[Saved data entries]
Content starts

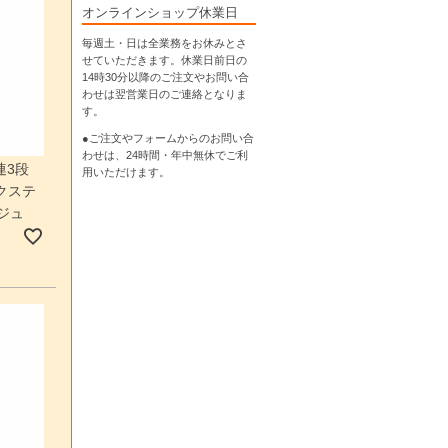
オンラインショップ休業日
毎週土・日は全業務をお休みとさ
せていただきます。休業日前日の
14時30分以降のご注文やお問い合
わせは翌営業日のご連絡となりま
す。
●ご注文やフォームからのお問い合
わせは、
24時間・年中無休
でご利
連3段
用いただけます。
クステ
ジュ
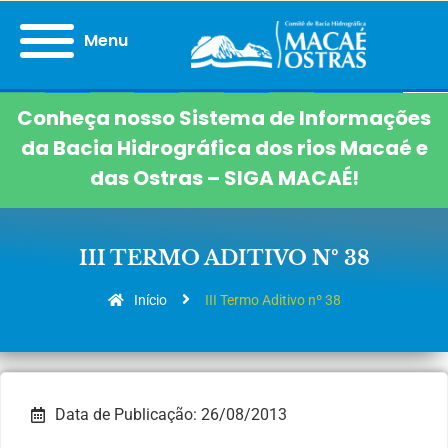
Menu
Conheça nosso Sistema de Informações
da Bacia Hidrográfica dos rios Macaé e
das Ostras – SIGA MACAÉ!
III TERMO ADITIVO Nº 38
Início
III Termo Aditivo nº 38
Data de Publicação: 26/08/2013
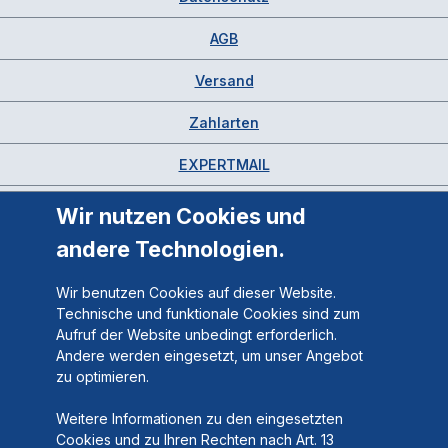
AGB
Versand
Zahlarten
EXPERTMAIL
Wir nutzen Cookies und
andere Technologien.
Wir benutzen Cookies auf dieser Website.
Technische und funktionale Cookies sind zum
Aufruf der Website unbedingt erforderlich.
Andere werden eingesetzt, um unser Angebot
zu optimieren.
Weitere Informationen zu den eingesetzten
Cookies und zu Ihren Rechten nach Art. 13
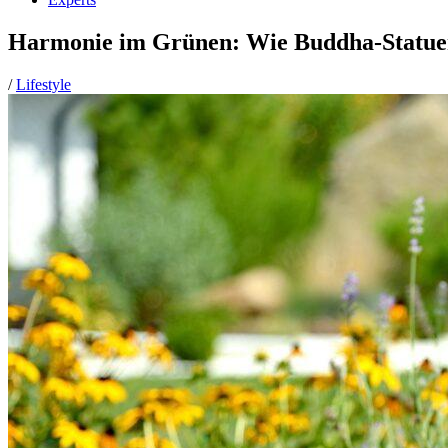
Harmonie im Grünen: Wie Buddha-Statue
/
Lifestyle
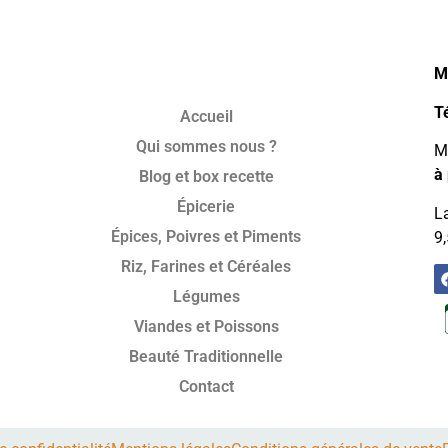
M
T
Accueil
Qui sommes nous ?
Mo
à 
Blog et box recette
Épicerie
La
Épices, Poivres et Piments
9,
Riz, Farines et Céréales
Légumes
Viandes et Poissons
Beauté Traditionnelle
Contact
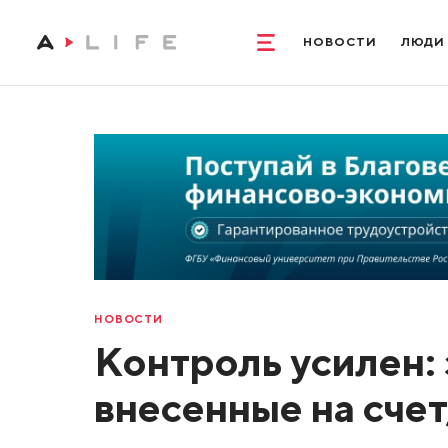
НОВОСТИ
ЛЮДИ
НОВОСТИ
Контроль усилен: 
внесенные на счет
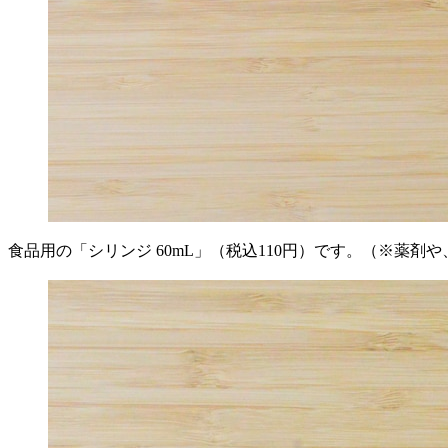
食品用の「シリンジ 60mL」（税込110円）です。（※薬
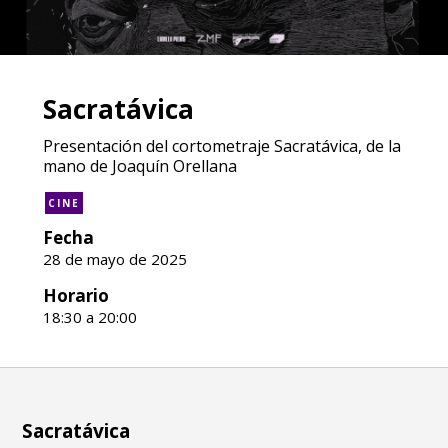
Sacratávica
Presentación del cortometraje Sacratávica, de la
mano de Joaquín Orellana
CINE
Fecha
28 de mayo de 2025
Horario
18:30 a 20:00
Sacratávica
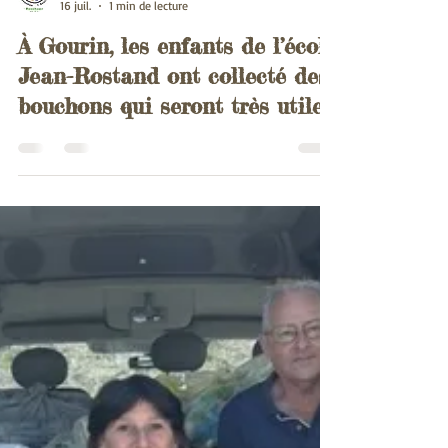
Association
16 juil.
1 min de lecture
À Gourin, les enfants de l’école
Jean-Rostand ont collecté des
bouchons qui seront très utiles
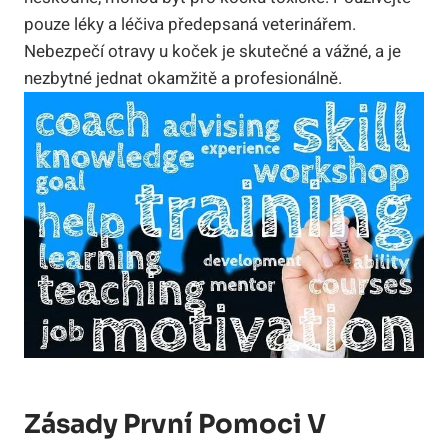
pouze léky a léčiva předepsaná veterinářem.
Nebezpečí otravy u koček je skutečné a vážné, a je
nezbytné jednat okamžitě a profesionálně.
Zásady První Pomoci V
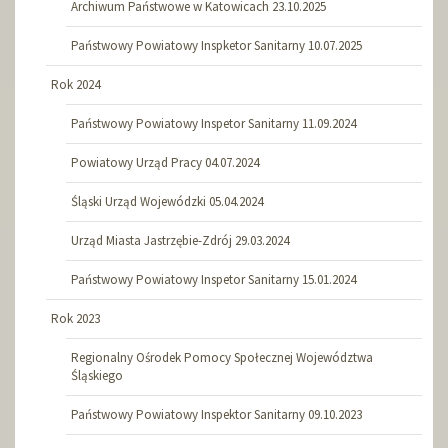
Archiwum Państwowe w Katowicach 23.10.2025
Państwowy Powiatowy Inspketor Sanitarny 10.07.2025
Rok 2024
Państwowy Powiatowy Inspetor Sanitarny 11.09.2024
Powiatowy Urząd Pracy 04.07.2024
Śląski Urząd Wojewódzki 05.04.2024
Urząd Miasta Jastrzębie-Zdrój 29.03.2024
Państwowy Powiatowy Inspetor Sanitarny 15.01.2024
Rok 2023
Regionalny Ośrodek Pomocy Społecznej Województwa
Śląskiego
Państwowy Powiatowy Inspektor Sanitarny 09.10.2023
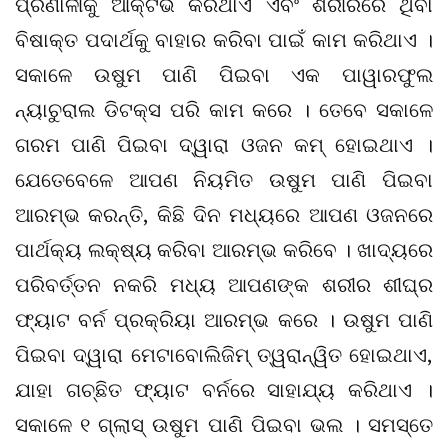
ପ୍ରଣାଳୀକୁ ଆକ୍ଟିଭ କରିଥାଏ ଏବଂ ଶରୀରରେ ଥିବା
ବିଷାକ୍ତ ପଦାର୍ଥକୁ ବାହାର କରିବା ପାଇଁ କାମ କରିଥାଏ ।
ସକାଳେ ଉଷୁମ ପାଣି ପିଇବା ଏକ ପାୱାରଫୁଲ
ନ୍ୟାଚୁରାଲ ଡିଟକ୍ସ ପରି କାମ କରେ । ତେବେ ସକାଳେ
ଗରମ ପାଣି ପିଇବା ଦ୍ୱାରା ଓଜନ କମ୍ ହୋଇଥାଏ ।
ଯେତେବେଳେ ଆପଣ ନିୟମିତ ଉଷୁମ ପାଣି ପିଇବା
ଆରମ୍ଭ କରନ୍ତି, କିଛି ଦିନ ମଧ୍ୟରେ ଆପଣ ଓଜନରେ
ପାର୍ଥକ୍ୟ ଲକ୍ଷ୍ୟ କରିବା ଆରମ୍ଭ କରିବେ । ଖାଦ୍ୟରେ
ପରିବର୍ତ୍ତନ ନକରି ମଧ୍ୟ ଆପଣଙ୍କ ଶରୀର ଶୀଘ୍ର
ଫ୍ୟାଟ ବର୍ନ ପ୍ରକ୍ରିୟା ଆରମ୍ଭ କରେ । ଉଷୁମ ପାଣି
ପିଇବା ଦ୍ୱାରା ମେଟାବୋଲିଜିମ୍ ତ୍ୱରାନ୍ୱିତ ହୋଇଥାଏ,
ଯାହା ଗଚ୍ଛିତ ଫ୍ୟାଟ ବର୍ନରେ ସାହାଯ୍ୟ କରିଥାଏ ।
ସକାଳେ ୧ ଗ୍ଲାସ୍ ଉଷୁମ ପାଣି ପିଇବା ଭଲ । ସମସ୍ତେ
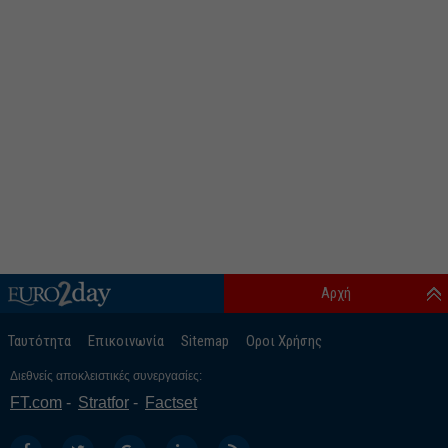
Αρχή
Ταυτότητα
Επικοινωνία
Sitemap
Οροι Χρήσης
Διεθνείς αποκλειστικές συνεργασίες:
FT.com
Stratfor
Factset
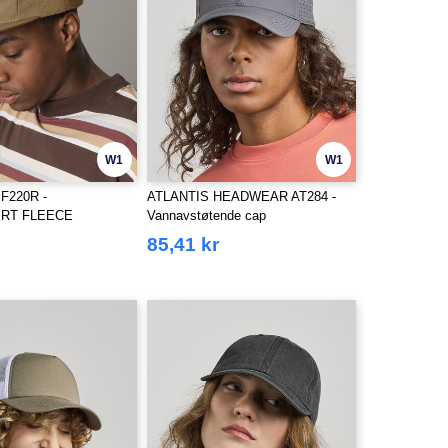
W1
W1
BF220R -
ATLANTIS HEADWEAR AT284 -
ERT FLEECE
Vannavstøtende cap
CAMPER CAP
85,41 kr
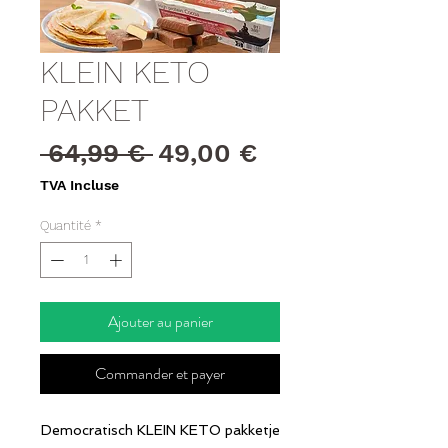
KLEIN KETO
PAKKET
Prix
Prix
 64,99 € 
49,00 €
original
promotionnel
TVA Incluse
Quantité
*
Ajouter au panier
Commander et payer
Democratisch KLEIN KETO pakketje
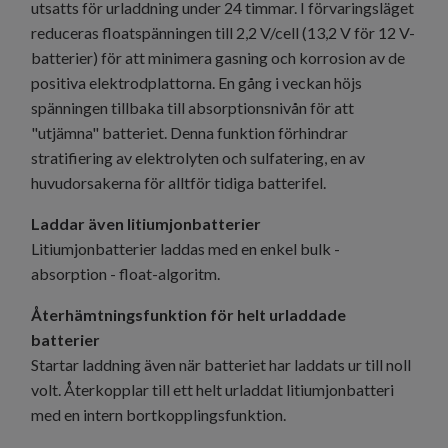
utsatts för urladdning under 24 timmar. I förvaringsläget
reduceras floatspänningen till 2,2 V/cell (13,2 V för 12 V-
batterier) för att minimera gasning och korrosion av de
positiva elektrodplattorna. En gång i veckan höjs
spänningen tillbaka till absorptionsnivån för att
"utjämna" batteriet. Denna funktion förhindrar
stratifiering av elektrolyten och sulfatering, en av
huvudorsakerna för alltför tidiga batterifel.
Laddar även litiumjonbatterier
Litiumjonbatterier laddas med en enkel bulk -
absorption - float-algoritm.
Återhämtningsfunktion för helt urladdade
batterier
Startar laddning även när batteriet har laddats ur till noll
volt. Återkopplar till ett helt urladdat litiumjonbatteri
med en intern bortkopplingsfunktion.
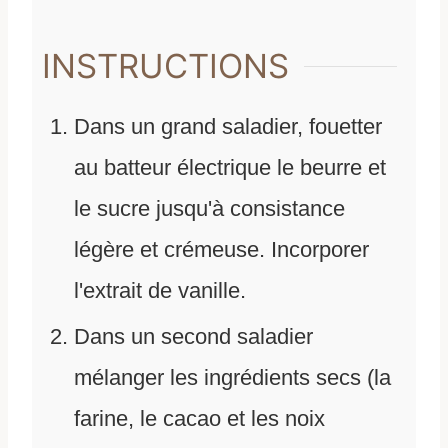
INSTRUCTIONS
Dans un grand saladier, fouetter
au batteur électrique le beurre et
le sucre jusqu'à consistance
légère et crémeuse. Incorporer
l'extrait de vanille.
Dans un second saladier
mélanger les ingrédients secs (la
farine, le cacao et les noix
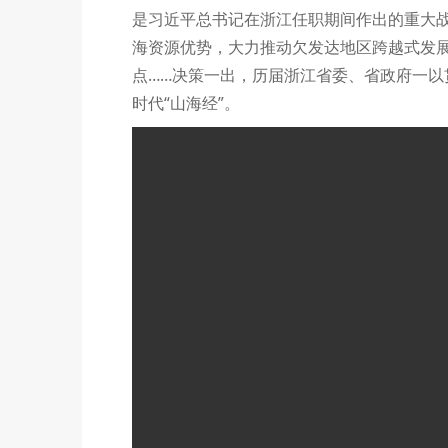
是习近平总书记在浙江任职期间作出的重大战
海资源优势，大力推动欠发达地区跨越式发
点……决策一出，历届浙江省委、省政府一
时代“山海经”。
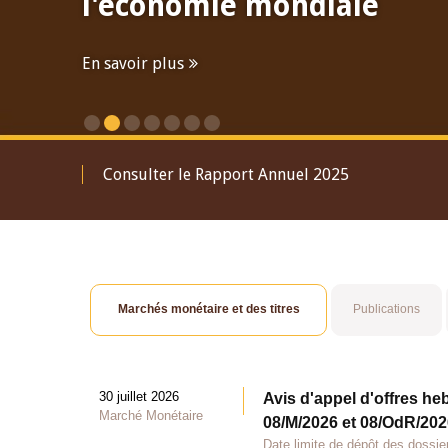
l'économie mondiale
En savoir plus
Consulter le Rapport Annuel 2025
Marchés monétaire et des titres
Publications
30 juillet 2026
Avis d'appel d'offres he
Marché Monétaire
08/M/2026 et 08/OdR/2026
Date limite de dépôt des dossier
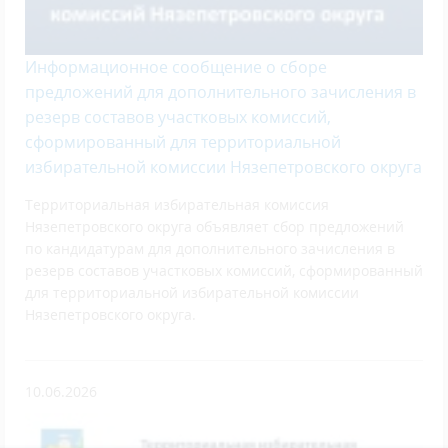
Информационное сообщение о сборе
предложений для дополнительного зачисления в
резерв составов участковых комиссий,
сформированный для территориальной
избирательной комиссии Нязепетровского округа
Территориальная избирательная комиссия
Нязепетровского округа объявляет сбор предложений
по кандидатурам для дополнительного зачисления в
резерв составов участковых комиссий, сформированный
для территориальной избирательной комиссии
Нязепетровского округа.
10.06.2026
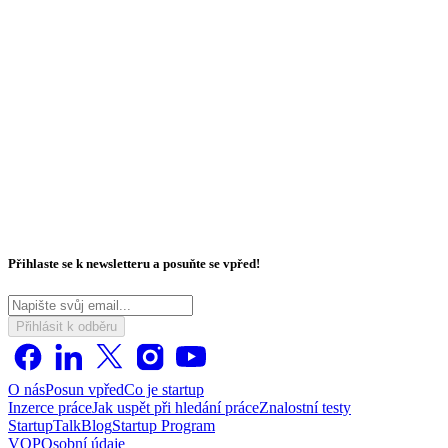
Přihlaste se k newsletteru a posuňte se vpřed!
Přihlásit k odběru
O nás
Posun vpřed
Co je startup
Inzerce práce
Jak uspět při hledání práce
Znalostní testy
StartupTalk
Blog
Startup Program
VOP
Osobní údaje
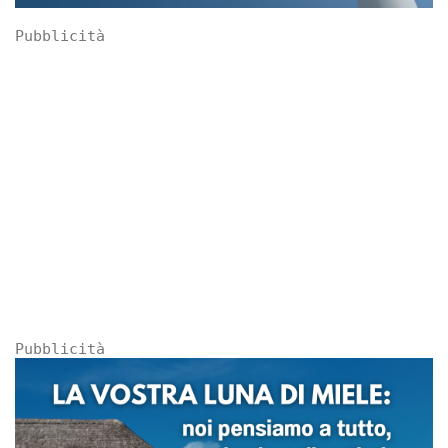
Pubblicità
Pubblicità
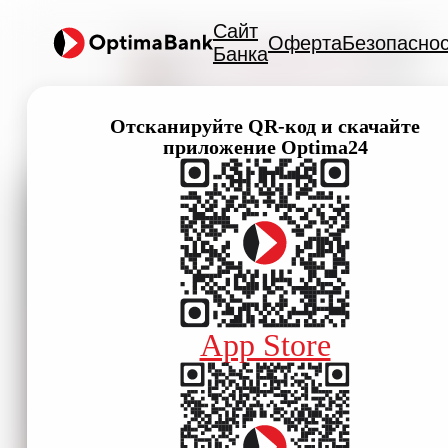
Сайт
Оферта
Безопаснос
Банка
Отсканируйте QR-код и скачайте
приложение Optima24
App Store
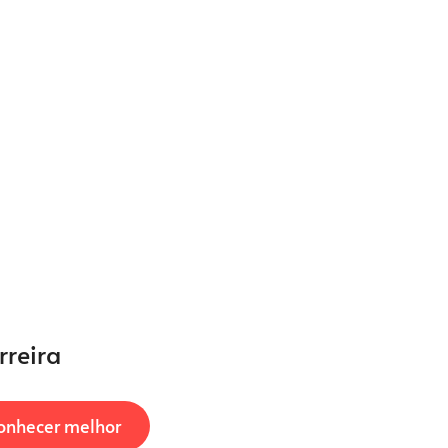
rreira
onhecer melhor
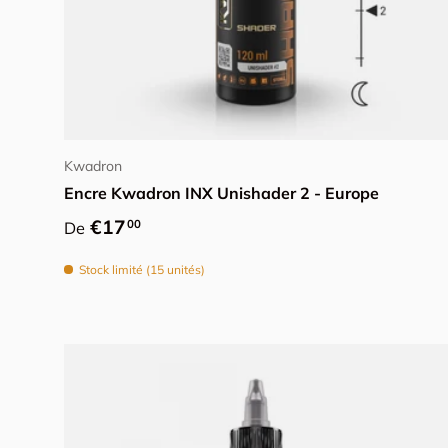
Choisir les options
Kwadron
Encre Kwadron INX Unishader 2 - Europe
Prix habituel
€17
00
De
Stock limité (15 unités)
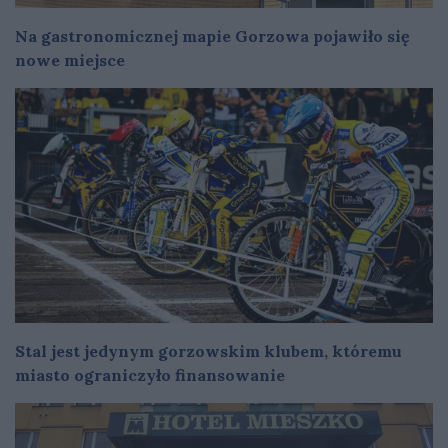
Na gastronomicznej mapie Gorzowa pojawiło się
nowe miejsce
Stal jest jedynym gorzowskim klubem, któremu
miasto ograniczyło finansowanie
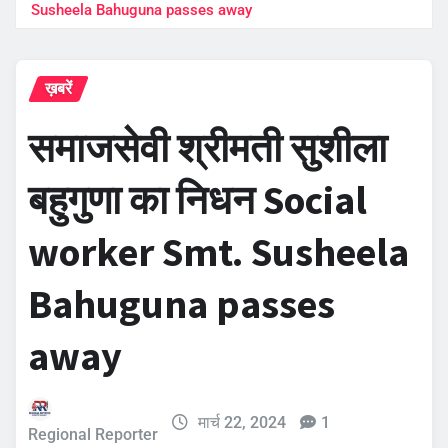
Susheela Bahuguna passes away
ख़बरें
समाजसेवी श्रीमती सुशीला
बहुगुणा का निधन Social
worker Smt. Susheela
Bahuguna passes
away
मार्च 22, 2024
1
Regional Reporter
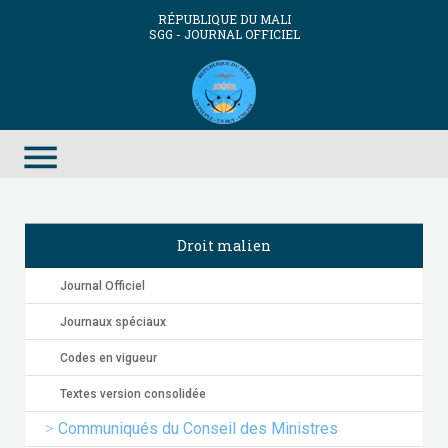
RÉPUBLIQUE DU MALI
SGG - JOURNAL OFFICIEL
menu
Droit malien
Journal Officiel
Journaux spéciaux
Codes en vigueur
Textes version consolidée
Communiqués du Conseil des Ministres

Content ends

• [What is being asked]: Could you return all lines from the records that include the word "участковых"?

• [Result below]:
резерв составов участковых комиссий,
резерв составов участковых комиссий, сформированный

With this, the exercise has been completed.